Thursday, January 24, 2008

Data propagation and software fluidity

Jon Udell has an interesting post commenting on Jeff Jonas' explaination of Out-bound Record-level Accountability in Information Sharing Systems. The central thesis of Jeff's post is that tracking who specifically received a given datum is very expensive yet highly necessary in many applications. The example given is that of a user who wishes to no longer receive email from a site they have an account with, or any of the other sites that the original site shared that preference with. How does the original site know who to contact?

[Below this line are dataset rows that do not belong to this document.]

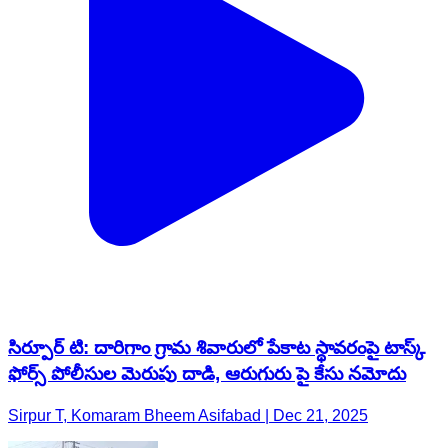
సిర్పూర్ టి: దారిగాం గ్రామ శివారులో పేకాట స్థావరంపై టాస్క్
ఫోర్స్ పోలీసుల మెరుపు దాడి, ఆరుగురు పై కేసు నమోదు
Sirpur T, Komaram Bheem Asifabad | Dec 21, 2025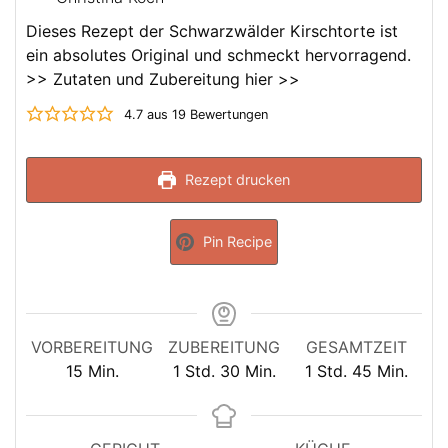
Dieses Rezept der Schwarzwälder Kirschtorte ist
ein absolutes Original und schmeckt hervorragend.
>> Zutaten und Zubereitung hier >>
4.7
aus
19
Bewertungen
Rezept drucken
Pin Recipe
VORBEREITUNG
ZUBEREITUNG
GESAMTZEIT
Minuten
Stunde
Minuten
Stunde
Minuten
15
Min.
1
Std.
30
Min.
1
Std.
45
Min.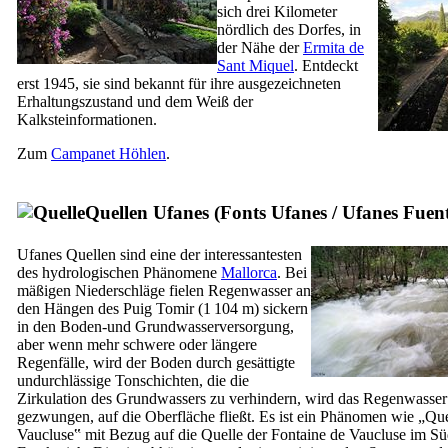
sich drei Kilometer
nördlich des Dorfes, in
der Nähe der
Ermita de
Sant Miquel
. Entdeckt
erst 1945, sie sind bekannt für ihre ausgezeichneten
Erhaltungszustand und dem Weiß der
Kalksteinformationen.
Zum
Campanet
Höhlen
.
Quellen
Ufanes
(
Fonts Ufanes
/
Ufanes Fuen
Ufanes
Quellen sind eine der interessantesten
des hydrologischen Phänomene
Mallorca
. Bei
mäßigen Niederschläge fielen Regenwasser an
den Hängen des
Puig Tomir
(1 104 m) sickern
in den Boden-und Grundwasserversorgung,
aber wenn mehr schwere oder längere
Regenfälle, wird der Boden durch gesättigte
undurchlässige Tonschichten, die die
Zirkulation des Grundwassers zu verhindern, wird das Regenwasse
gezwungen, auf die Oberfläche fließt. Es ist ein Phänomen wie „Que
Vaucluse‟ mit Bezug auf die Quelle der Fontaine de Vaucluse im S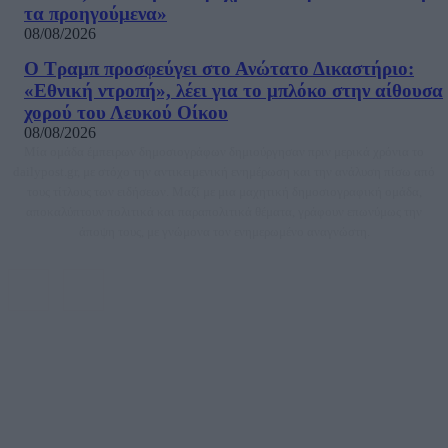
τα προηγούμενα»
08/08/2026
Ο Τραμπ προσφεύγει στο Ανώτατο Δικαστήριο:
«Εθνική ντροπή», λέει για το μπλόκο στην αίθουσα
χορού του Λευκού Οίκου
08/08/2026
Μία ομάδα έμπειρων δημοσιογράφων δημιούργησαν πριν μερικά χρόνια το
dailypost.gr, με στόχο την αντικειμενική ενημέρωση και την ανάλυση πίσω από
τους τίτλους των ειδήσεων. Μαζί με μια μαχητική δημοσιογραφική ομάδα,
αποκαλύπτουν πολιτικά και παραπολιτικά θέματα, γράφουν επωνύμως την
άποψη τους, με γνώμονα τον ενημερωμένο αναγνώστη.
DAILYPOST.GR – ΤΑΥΤΌΤΗΤΑ
Ιδιοκτήτρια εταιρεία: «ΝΟΗΣΙΣ ΙΚΕ»
Έδρα: Δήμος Αμαρουσίου Αττικής, Αγ. Αθανασίου αρ. 21, Τ.Κ. 15125
ΑΦΜ: 801093076, Δ.Ο.Υ.: ΚΕΦΟΔΕ ΑΤΤΙΚΗΣ, E-mail: press@dailypost.gr, Τηλ.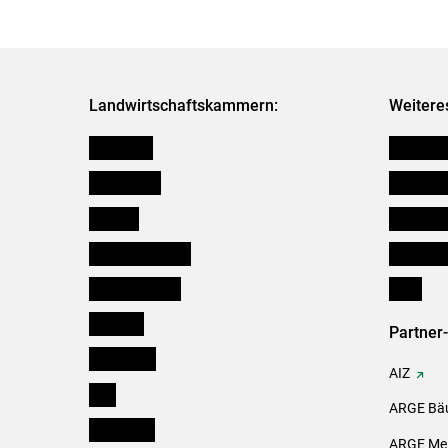
Landwirtschaftskammern:
Weitere
Österreich
Futtermit
Burgenland
Kleinanz
Kärnten
Downloa
Niederösterreich
Initiativ
Oberösterreich
Links
Salzburg
Partner
Steiermark
AIZ
Tirol
ARGE Bäu
Vorarlberg
ARGE Mei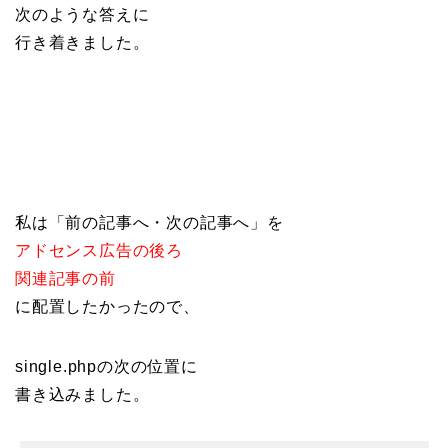
次のような答えに
行き着きました。
私は「前の記事へ・次の記事へ」を
アドセンス広告の後ろ
関連記事の前
に配置したかったので、
single.phpの次の位置に
書き込みました。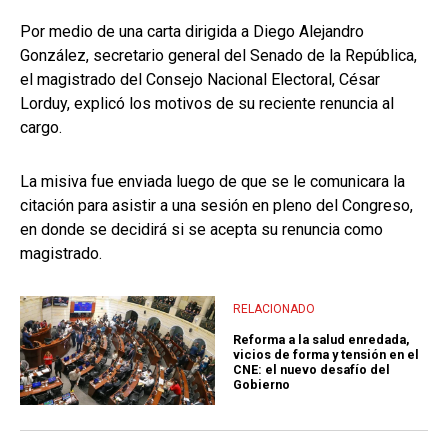
Por medio de una carta dirigida a Diego Alejandro
González, secretario general del Senado de la República,
el magistrado del Consejo Nacional Electoral, César
Lorduy, explicó los motivos de su reciente renuncia al
cargo.
La misiva fue enviada luego de que se le comunicara la
citación para asistir a una sesión en pleno del Congreso,
en donde se decidirá si se acepta su renuncia como
magistrado.
RELACIONADO
Reforma a la salud enredada,
vicios de forma y tensión en el
CNE: el nuevo desafío del
Gobierno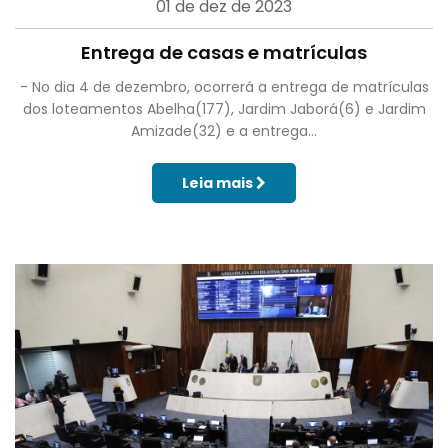
01 de dez de 2023
Entrega de casas e matrículas
- No dia 4 de dezembro, ocorrerá a entrega de matrículas
dos loteamentos Abelha(177), Jardim Jaborá(6) e Jardim
Amizade(32) e a entrega...
Leia mais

The high cost is a result of the difficulty in tracking who data has been forwarded to.

John replies very simply that a "publish" model, much like blogging, might be the answer. "Data blogging", coined by fellow blogger Galvin Carr, refers essentially to the problem of syndication, but Udell projects that to a much wider arena of data types. As he notes, there is much evidence out there that "push" models are generally only applicable to edge systems calling "inward". "Publish and Subscribe"-type pull models are far easier to implement when running "outward" from the cloud to edge systems (as well as, generally, within the cloud--aka event-driven architectures).

There are two valuable results of this approach:
  1. The originating system can require users of data to subscribe with a unique identity, and each "pull" of published data could be tracked (if necessary) to identify who is up to date and who isn't.
  2. For software fluidity purposes, it further decouples the originating system from its subscribers, meaning both the subscribers and the originating system can be "moved" from physical environment to physical environment with no loss of communication. The most negative action that could take place here is if the originating publisher's DNS name changed in the course of the move, but redirects and other techniques could even mitigate that issue.

I am commenting on this, of course, largely for the second item. Access to data, services and even edge devices must be very loosely coupled to work in a cloud computing world. This is one great example of how you could architect for that eventuality, in my opinion.

No comments: